Friday, December 15, 2006

On News Management

Blair is questioned by the police and the attack dogs of the Serious Fraud Office are called off the Saudi arms deal in response to Saudi blackmail. And - surprise, surprise - these two stories are smuggled out under the cover of the Ipswich murders and the police report into the death of Diana. That politicians should learn to manage the news in this way is unremarkable and generally accepted. Indeed, to the fast-talking heroes of The West Wing, news management is a noble and dignified occupation, all part of the great cause of keeping Martin Sheen in office. It is a skill, in short, that any competent politician is expected to possess. Nevertheless, convention still demands that denials must be issued. Yesterday party hacks were wheeled out to be shocked and appalled at the suggestion that the police interviews could be timetabled by Downing Street and, after 9/11, a government press officer had to be seen to resign after she was found to have suggested sneaking out bad news under cover of the World Trade Center attacks. These charades are necessary because, though accepted, news management is not respectable for three obvious reasons: a) it is an admission that there is news so bad it has to be covered up b) it is anti-democratic because it is an attempt to interfere with the objectivity of the electorate's perceptions and c) it is fantastically patronising because it assumes the voters are too stupid or complacent to see through these gross attempts at deception. But there is also a fourth, less obvious, reason. News management insults truth. And, call me a sentimental old fool, but I'd still quite like to believe that the insulting of truth is not a necessary adjunct to democratic politics.

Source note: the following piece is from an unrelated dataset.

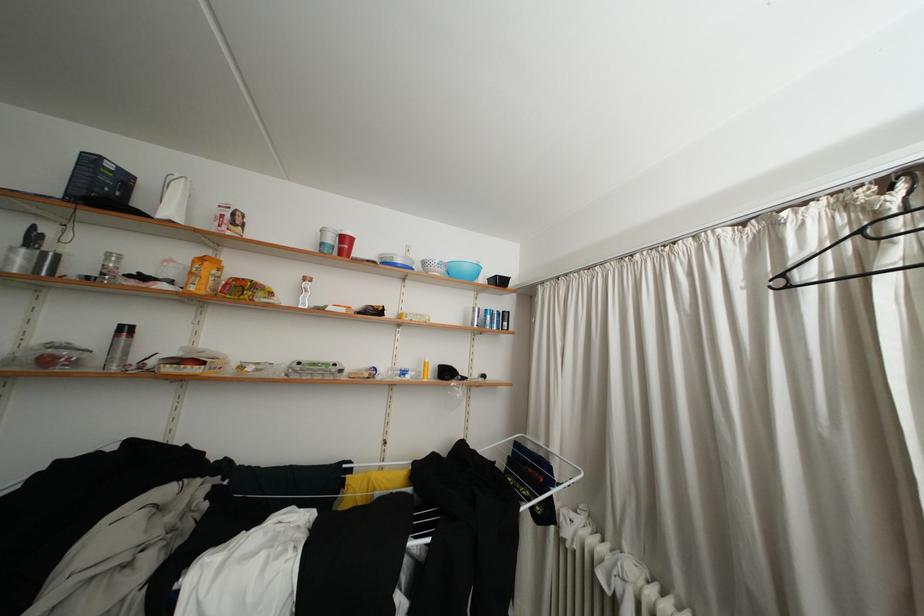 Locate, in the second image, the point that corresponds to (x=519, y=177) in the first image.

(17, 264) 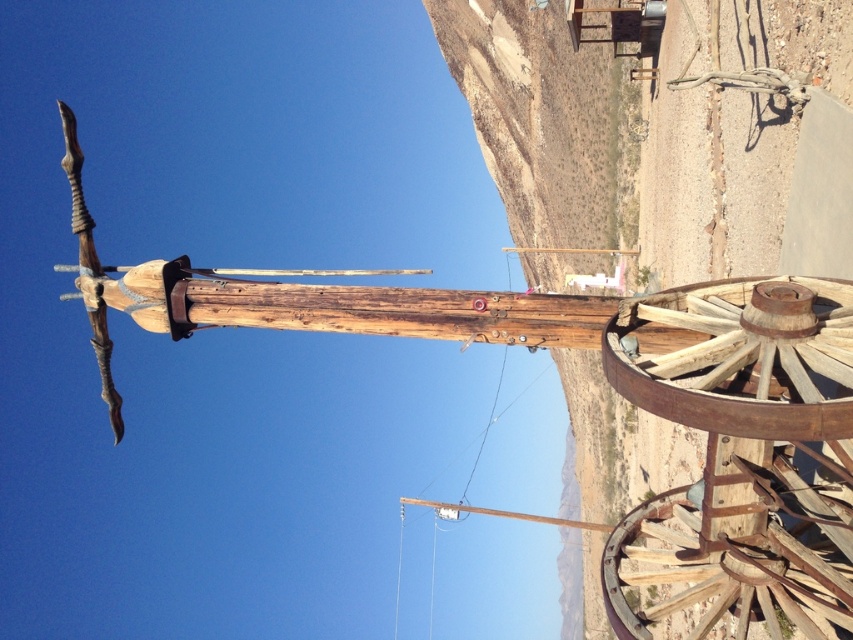 You are an engineer assessing the structural integrity of the rusty wood wagon wheel at lower right and the rusty wood wagon wheel at right. Which wheel has a larger diameter?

  1. Blair and his band of dissemblers and sophists can throw what they like at it, the truth will out and democracy will survive, so long as there are sentimental old fools like you, Bryan (and a sprinkling of sentimental young fools like me. Can one be young and sentimental?).

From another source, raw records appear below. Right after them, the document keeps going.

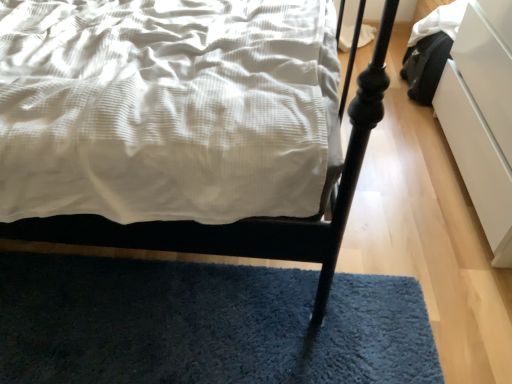 Question: Is white glossy drawer at right facing away from matte white bed at center?

Choices:
 (A) yes
 (B) no

Answer: (B)

Question: Is white glossy drawer at right placed right next to matte white bed at center?

Choices:
 (A) yes
 (B) no

Answer: (B)

Question: Considering the relative positions of white glossy drawer at right and matte white bed at center in the image provided, is white glossy drawer at right to the left of matte white bed at center from the viewer's perspective?

Choices:
 (A) yes
 (B) no

Answer: (B)

Question: Is white glossy drawer at right wider than matte white bed at center?

Choices:
 (A) yes
 (B) no

Answer: (B)

Question: Does white glossy drawer at right have a larger size compared to matte white bed at center?

Choices:
 (A) yes
 (B) no

Answer: (B)

Question: Relative to white glossy drawer at right, is blue shaggy rug at lower center in front or behind?

Choices:
 (A) behind
 (B) front

Answer: (A)

Question: In terms of height, does blue shaggy rug at lower center look taller or shorter compared to white glossy drawer at right?

Choices:
 (A) short
 (B) tall

Answer: (A)

Question: From a real-world perspective, is blue shaggy rug at lower center above or below white glossy drawer at right?

Choices:
 (A) below
 (B) above

Answer: (A)

Question: Considering the positions of blue shaggy rug at lower center and white glossy drawer at right in the image, is blue shaggy rug at lower center wider or thinner than white glossy drawer at right?

Choices:
 (A) thin
 (B) wide

Answer: (B)

Question: From their relative heights in the image, would you say matte white bed at center is taller or shorter than white glossy drawer at right?

Choices:
 (A) tall
 (B) short

Answer: (A)

Question: Looking at their shapes, would you say matte white bed at center is wider or thinner than white glossy drawer at right?

Choices:
 (A) thin
 (B) wide

Answer: (B)

Question: In terms of size, does matte white bed at center appear bigger or smaller than white glossy drawer at right?

Choices:
 (A) small
 (B) big

Answer: (B)

Question: Based on their positions, is matte white bed at center located to the left or right of white glossy drawer at right?

Choices:
 (A) left
 (B) right

Answer: (A)

Question: Is blue shaggy rug at lower center to the left or to the right of matte white bed at center in the image?

Choices:
 (A) right
 (B) left

Answer: (A)

Question: Is blue shaggy rug at lower center taller or shorter than matte white bed at center?

Choices:
 (A) short
 (B) tall

Answer: (A) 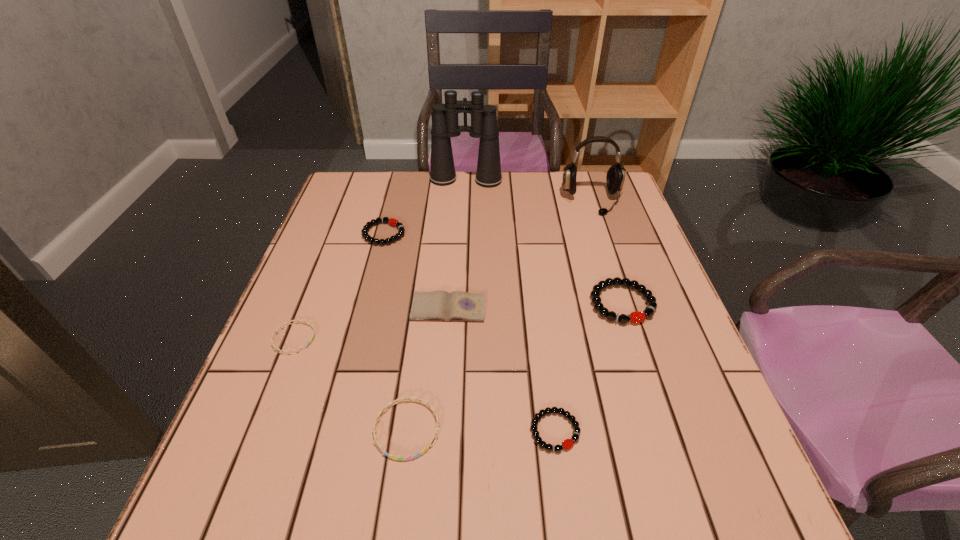 Locate which object ranks seventh in proximity to the second tallest object. Please provide its 2D coordinates. Your answer should be formatted as a tuple, i.e. [(x, y)], where the tuple contains the x and y coordinates of a point satisfying the conditions above.

[(296, 321)]

This screenshot has width=960, height=540. In order to click on object that is the third closest one to the farthest bracelet in this screenshot , I will do `click(296, 321)`.

Locate which bracelet ranks in proximity to the biggest black bracelet. Please provide its 2D coordinates. Your answer should be formatted as a tuple, i.e. [(x, y)], where the tuple contains the x and y coordinates of a point satisfying the conditions above.

[(568, 443)]

This screenshot has height=540, width=960. Identify the location of the fourth closest bracelet to the diary. (568, 443).

Identify which black bracelet is the nearest to the diary. Please provide its 2D coordinates. Your answer should be formatted as a tuple, i.e. [(x, y)], where the tuple contains the x and y coordinates of a point satisfying the conditions above.

[(393, 222)]

Where is `the third closest black bracelet to the shortest bracelet`? This screenshot has width=960, height=540. the third closest black bracelet to the shortest bracelet is located at coordinates (636, 317).

The image size is (960, 540). Find the location of `blank area in the image that satisfies the following two spatial constraints: 1. on the surface of the sixth object from left to right showing star-shaped elements; 2. on the left side of the leftmost bracelet`. blank area in the image that satisfies the following two spatial constraints: 1. on the surface of the sixth object from left to right showing star-shaped elements; 2. on the left side of the leftmost bracelet is located at coordinates (257, 431).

  2. Democracy may not be safe in the hands of the current government but neither is it safe in the hands of fools, be they of the old or young variety. To be sentimental about this issue is to suggest engagement with politics is something rather cute that our forbears used to do. Wake up Neil. Where's your passion? Everyone notices this kind of news management: even the correspondents on the TV news have made a meal of it. We look to the young to change things, not to lament.

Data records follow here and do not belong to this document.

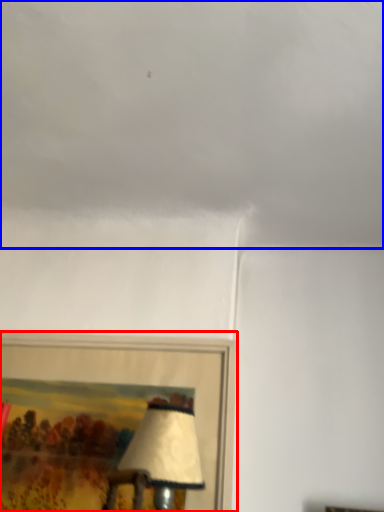 Question: Among these objects, which one is nearest to the camera, picture frame (highlighted by a red box) or cloud (highlighted by a blue box)?

Choices:
 (A) picture frame
 (B) cloud

Answer: (B) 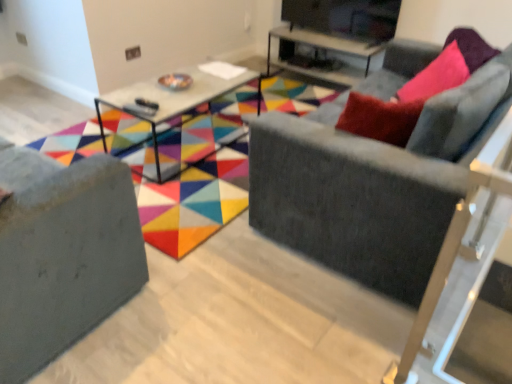 Question: Is velvet gray couch at right, marked as the first studio couch in a right-to-left arrangement, inside matte gray sofa at center?

Choices:
 (A) no
 (B) yes

Answer: (A)

Question: Does matte gray sofa at center have a smaller size compared to velvet gray couch at right, the 2th studio couch when ordered from left to right?

Choices:
 (A) no
 (B) yes

Answer: (B)

Question: Can we say matte gray sofa at center lies outside velvet gray couch at right, marked as the first studio couch in a right-to-left arrangement?

Choices:
 (A) no
 (B) yes

Answer: (B)

Question: From the image's perspective, is matte gray sofa at center above velvet gray couch at right, the 2th studio couch when ordered from left to right?

Choices:
 (A) no
 (B) yes

Answer: (B)

Question: Does matte gray sofa at center have a lesser width compared to velvet gray couch at right, marked as the first studio couch in a right-to-left arrangement?

Choices:
 (A) no
 (B) yes

Answer: (A)

Question: Is matte gray sofa at center to the right of velvet gray couch at right, marked as the first studio couch in a right-to-left arrangement, from the viewer's perspective?

Choices:
 (A) no
 (B) yes

Answer: (A)

Question: Considering the relative positions of velvet grey couch at lower left, positioned as the 2th studio couch in right-to-left order, and matte gray sofa at center in the image provided, is velvet grey couch at lower left, positioned as the 2th studio couch in right-to-left order, to the left of matte gray sofa at center from the viewer's perspective?

Choices:
 (A) yes
 (B) no

Answer: (A)

Question: Is the surface of velvet grey couch at lower left, positioned as the 2th studio couch in right-to-left order, in direct contact with matte gray sofa at center?

Choices:
 (A) no
 (B) yes

Answer: (A)

Question: Can you confirm if velvet grey couch at lower left, positioned as the 2th studio couch in right-to-left order, is positioned to the right of matte gray sofa at center?

Choices:
 (A) no
 (B) yes

Answer: (A)

Question: Does velvet grey couch at lower left, the first studio couch in the left-to-right sequence, lie in front of matte gray sofa at center?

Choices:
 (A) yes
 (B) no

Answer: (A)

Question: Can you confirm if velvet grey couch at lower left, positioned as the 2th studio couch in right-to-left order, is shorter than matte gray sofa at center?

Choices:
 (A) yes
 (B) no

Answer: (B)

Question: From the image's perspective, is velvet grey couch at lower left, the first studio couch in the left-to-right sequence, under matte gray sofa at center?

Choices:
 (A) no
 (B) yes

Answer: (B)

Question: Is matte black tv stand at upper center facing away from matte gray sofa at center?

Choices:
 (A) yes
 (B) no

Answer: (B) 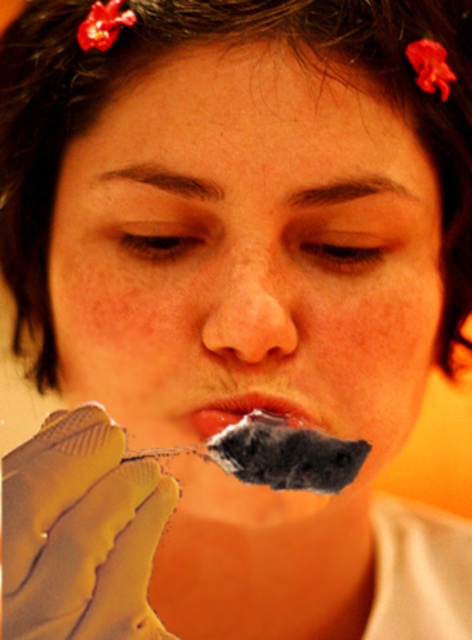 Is smooth flesh nose at center to the left of smooth matte lips at center from the viewer's perspective?

Indeed, smooth flesh nose at center is positioned on the left side of smooth matte lips at center.

Is the position of smooth flesh nose at center less distant than that of smooth matte lips at center?

Yes.

Describe the element at coordinates (250, 308) in the screenshot. The image size is (472, 640). I see `smooth flesh nose at center` at that location.

You are a GUI agent. You are given a task and a screenshot of the screen. Output one action in this format:
    pyautogui.click(x=<x>, y=<y>)
    Task: Click on the smooth flesh nose at center
    Image resolution: width=472 pixels, height=640 pixels.
    Given the screenshot: What is the action you would take?
    pyautogui.click(x=250, y=308)

Between rubber glove at lower left and smooth matte lips at center, which one is positioned lower?

Positioned lower is rubber glove at lower left.

Looking at this image, is rubber glove at lower left above smooth matte lips at center?

Incorrect, rubber glove at lower left is not positioned above smooth matte lips at center.

Locate an element on the screen. This screenshot has height=640, width=472. rubber glove at lower left is located at coordinates (81, 531).

Can you confirm if rubber glove at lower left is taller than smooth flesh nose at center?

Correct, rubber glove at lower left is much taller as smooth flesh nose at center.

Does rubber glove at lower left have a smaller size compared to smooth flesh nose at center?

Incorrect, rubber glove at lower left is not smaller in size than smooth flesh nose at center.

Where is `rubber glove at lower left`? rubber glove at lower left is located at coordinates (81, 531). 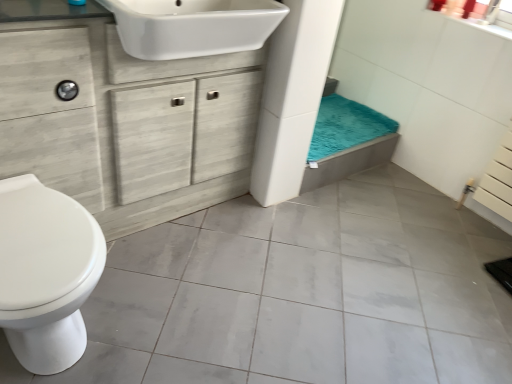 This screenshot has width=512, height=384. Describe the element at coordinates (122, 117) in the screenshot. I see `white wood cabinet at center` at that location.

What is the approximate height of white glossy toilet at left?

white glossy toilet at left is 18.08 inches in height.

Locate an element on the screen. This screenshot has height=384, width=512. white wood cabinet at center is located at coordinates pyautogui.click(x=122, y=117).

From the image's perspective, does white glossy toilet at left appear higher than teal plush bath towel at center?

Incorrect, from the image's perspective, white glossy toilet at left is lower than teal plush bath towel at center.

From a real-world perspective, is white glossy toilet at left above or below teal plush bath towel at center?

In terms of real-world spatial position, white glossy toilet at left is above teal plush bath towel at center.

How different are the orientations of white glossy toilet at left and teal plush bath towel at center in degrees?

0.0215 degrees.

Does point (76, 305) lie behind point (342, 109)?

No, (76, 305) is closer to viewer.

Considering the relative sizes of white glossy toilet at left and white wood cabinet at center in the image provided, is white glossy toilet at left bigger than white wood cabinet at center?

Actually, white glossy toilet at left might be smaller than white wood cabinet at center.

Considering the relative sizes of white glossy toilet at left and white wood cabinet at center in the image provided, is white glossy toilet at left taller than white wood cabinet at center?

In fact, white glossy toilet at left may be shorter than white wood cabinet at center.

  3. Catherine, you are quite right. In my defence, I was just being glib and silly in order to give Bryan a backhanded compliment, he didn't deserve, for a excellent post. As it happens, I am politically active in Ireland, I work for a campaigning, voluntary organisation (won't mention it) and I write cranky, intemperate letters to the Irish Times on a regular basis highlighting just the sort of thing Bryan was talking about. I hope you can forgive me.